PUBLISHED ON February 18, 2022
It is often the case that police require a warrant to search a person’s home. There are occasions, however, when the police can search a person’s home without a warrant and even without a person’s consent. One example of this is when a person is lawfully arrested within their home. But what are the acceptable parameters of this kind of search? Where in the house can the police go? When does a lawful search become unlawful? What follows below is for informational purposes only. For specific information and for legal advice, you will need to contact a criminal law professional to discuss the specifics of your case.
The Search Must be Truly Incidental to Arrest
For the purposes of this article, it is assumed that the police have lawfully arrested a person within their home (if the person was unlawfully arrested, any subsequent search is deemed unlawful) and that no search warrant has been issued.
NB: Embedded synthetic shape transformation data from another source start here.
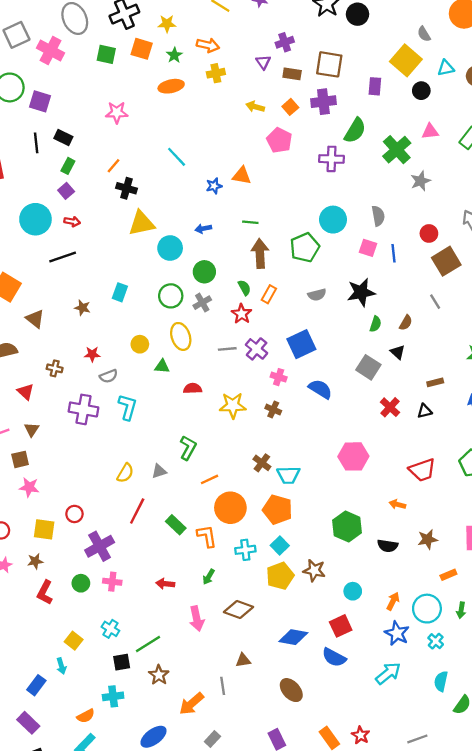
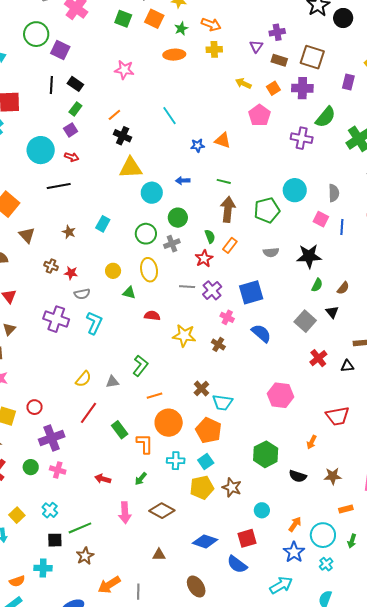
brown cross: (55, 368) -> (51, 266), moved
orange arrow: (397, 504) -> (312, 442), turned -88
gray line: (223, 686) -> (138, 592), moved

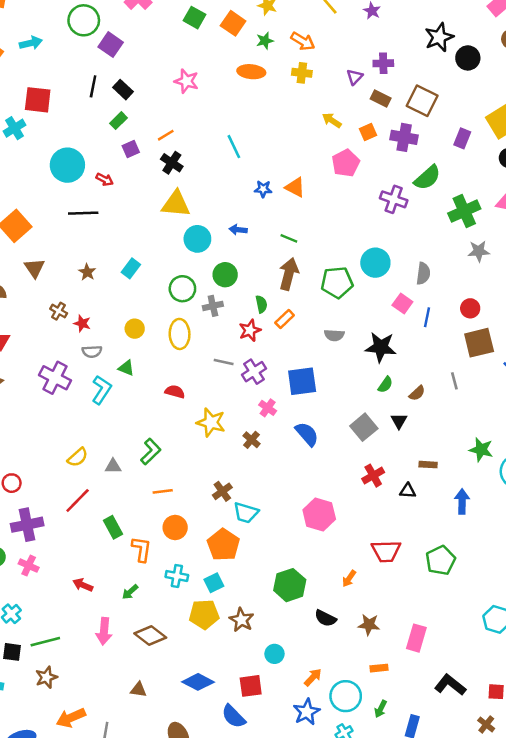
purple square: (71, 130) -> (131, 149), moved
green triangle: (129, 293) -> (126, 368), moved
orange circle: (169, 423) -> (175, 528), size x0.7

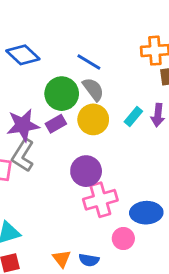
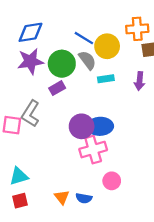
blue diamond: (23, 55) -> (30, 32), turned -52
cyan rectangle: (133, 117) -> (106, 79), moved, turned 42
yellow circle: (93, 119) -> (107, 46), moved
purple star: (23, 125) -> (30, 61), moved
blue ellipse: (146, 213) -> (100, 126), moved

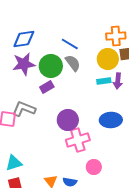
yellow circle: (107, 46) -> (108, 59), moved
cyan rectangle: (106, 79) -> (104, 81), moved
gray L-shape: (30, 114) -> (24, 109), turned 80
blue ellipse: (100, 126) -> (111, 120), moved

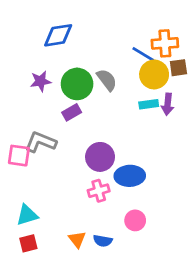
blue diamond: (24, 39) -> (58, 35), moved
blue line: (70, 44) -> (143, 54), moved
purple star: (24, 64) -> (41, 81), size x0.7
blue ellipse: (111, 120) -> (130, 176), moved
pink cross: (78, 140) -> (99, 191), moved, size x0.7

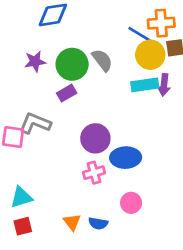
cyan rectangle: (149, 104) -> (145, 85), size x1.4

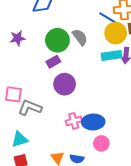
purple star: (35, 62) -> (18, 38), moved
gray L-shape: (35, 123) -> (30, 108), moved
purple circle: (95, 138) -> (65, 84), moved
blue ellipse: (126, 158) -> (93, 122), moved

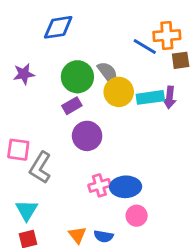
yellow circle: (116, 33) -> (119, 92), moved
gray L-shape: (30, 108) -> (40, 168), turned -80
cyan triangle: (20, 139) -> (27, 210), turned -42

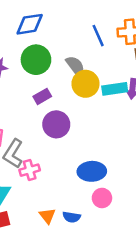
blue line: (145, 47) -> (98, 36), moved, turned 35
green circle: (77, 77) -> (36, 60), moved
pink cross: (99, 185) -> (30, 170), moved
Most recently, the Supreme Court of Canada dealt with this issue in the case of R. v. Stairs. The Court concluded that the common law standard for a search of a home incident to arrest must be modified, “depending on whether the area searched is within or outside the physical control of the arrested person. Where the area searched is within the arrested person’s physical control, the common law standard continues to apply”. That is, police are allowed to search a person incident to a lawful arrest and to search their immediate surroundings to secure evidence of the offense for which the accused is being arrested. However, where the area is outside of the arrested person’s physical control but is “still sufficiently proximate to the arrest, a search of a home incident to arrest for safety purposes will be valid only if:
- The police have reason to suspect that there is a safety risk to the police, the accused, or the public which would be addressed by the search; and
- The search is conducted in a reasonable manner, tailored to the heightened privacy interests in a home
To meet this stricter standard, the prosecutor must show “objective facts [that] rise to the level of reasonable suspicion, such that a reasonable person, standing in the shoes of the police officer, would have held a reasonable suspicion”. It must be noted too, that the police can always apply for a search warrant after arrest to search the entire house – assuming they can demonstrate the grounds for such an intrusive search.
What if the Individual is not Under Arrest?
If the person is not under arrest, and is instead, standing inside their doorway, that person retains a strong expectation of privacy in their home and the police require “heightened grounds to justify entry – i.e., a reasonable belief in imminent harm. Such a reasonable belief may be found if the police, for example, are responding to a call related to domestic violence and observe the person at the door holding a knife. Assuming a lawful arrest, the police are permitted to search the area within the arrested person’s physical control. Again, where the area to be searched is outside the arrested person’s physical control, but is sufficiently proximate to the arrest, the police are required to have reason to suspect that the search will “further the objective of police and public safety, including the safety of the accused”. The nature and extent of the search have to be tailored to the purpose of the search always keeping in mind the heightened privacy interests in a home. The old saying that a person’s home is their castle, still carries weight.
Should the police violate a person’s right to be secure against an unreasonable search and seizure, that person can apply for relief under the Canadian Charter of Rights and Freedoms.